Lansing take note: Parents want better schools in Michigan
Michigan faces competing challenges that deserve lawmakers’ attention, from fixing the roads to reducing outrageous auto insurance rates. Parents in the state believe that improving schools is even more important, however, and that should serve as a wake-up call to elected leaders.
A poll released this week by school reform advocacy group Education Trust-Midwest found that boosting the quality of education in Michigan is the highest priority for parents here.
And lawmakers should take that to heart. Just like repairing pothole-riddled roads, there are concrete reforms the state should harness that could place Michigan’s students on better footing.
Most interesting in this poll is how parents overwhelming support measures that elected officials and other education leaders have either dismissed or downplayed.
“Over the past several years, widespread reporting on the quality of education in Michigan has helped raise public awareness of the challenges that we face,” stated Education Trust-Midwest Executive Director Amber Arellano. “To get better, Michigan needs to adopt evidence-based practices and improvement-oriented systems of support for educators.”
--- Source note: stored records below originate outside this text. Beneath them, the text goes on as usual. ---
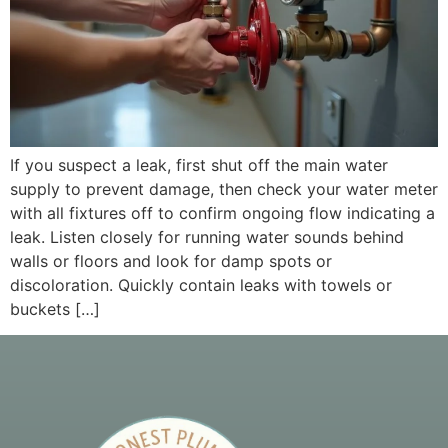
If you suspect a leak, first shut off the main water
supply to prevent damage, then check your water meter
with all fixtures off to confirm ongoing flow indicating a
leak. Listen closely for running water sounds behind
walls or floors and look for damp spots or
discoloration. Quickly contain leaks with towels or
buckets […]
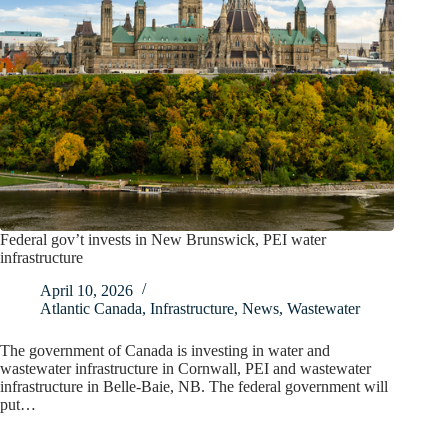
Federal gov’t invests in New Brunswick, PEI water
infrastructure
April 10, 2026
Atlantic Canada
,
Infrastructure
,
News
,
Wastewater
The government of Canada is investing in water and
wastewater infrastructure in Cornwall, PEI and wastewater
infrastructure in Belle-Baie, NB. The federal government will
put…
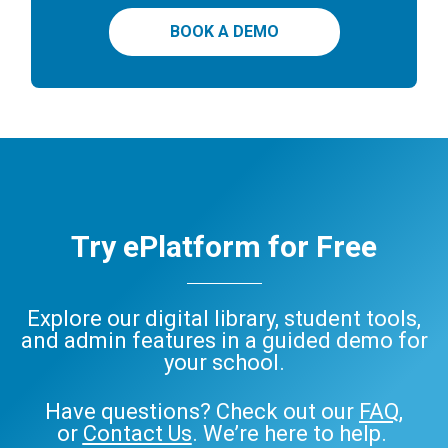
BOOK A DEMO
Try ePlatform for Free
Explore our digital library, student tools,
and admin features in a guided demo for
your school.
Have questions? Check out our
FAQ
,
or
Contact Us
. We’re here to help.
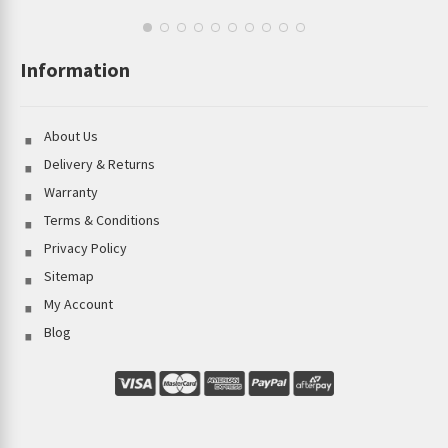
Information
About Us
Delivery & Returns
Warranty
Terms & Conditions
Privacy Policy
Sitemap
My Account
Blog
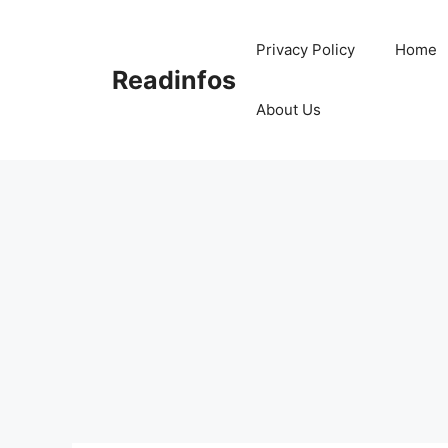
Skip
to
Privacy Policy
Home
content
Readinfos
About Us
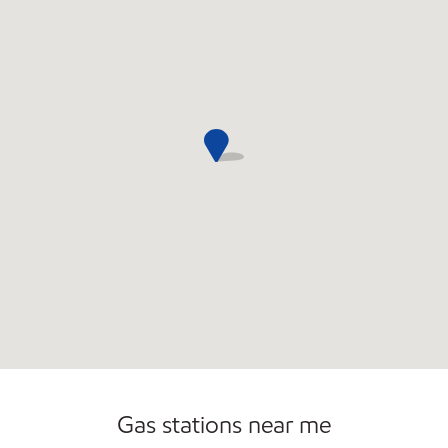
Commercial Diesel Fleet Cards Accepted
Gas stations near me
In Michigan, that’s easier said than done.
The poll, conducted earlier this year by EPIC-MRA, surveyed 600 parents of varying races and incomes.
Some of the highlights from the survey:
“Nearly two-thirds of all parents would support a ‘proposal to provide more state and local funding than average for school districts that serve students with the greatest need, including high rates of low-income and minority students.'”
“Three-quarters of parents support using data on student learning as a significant factor in evaluating teacher performance, as either ‘the only factor,’ ‘a major factor,’ or ‘one of several factors.’ This includes 77 percent of white parents and 74 percent of black parents, and 61 percent of respondents who are members of a labor union.”
“Parents support transparency and accountability for performance. When asked, 84 percent of parents support the concept of an A-F letter grading system for schools. The idea of an A-F accountability system enjoys the most support among black parents (93 percent), Republican parents (90 percent) and non-black parents of color (88 percent).”
Michigan now has an A-F grading system in place, passed late last year after a long debate. Yet state school officials are doing everything they can to ignore the law — even though such grading systems have proven very popular in other states that use them. And Michigan’s parents clearly want the same.
Similarly, the state had a robust teacher evaluation law in place — that included student data as a central factor in grading teachers. But before the law could fully take effect, Republican lawmakers this year dumbed-down the framework, and Gov. Gretchen Whitmer recently approved the change.
A poll can only go so far. Parents who feel this strongly about reforms they want to see should pick up the phone or head to Lansing and let their lawmakers know exactly what they want. Otherwise, nothing is going to change.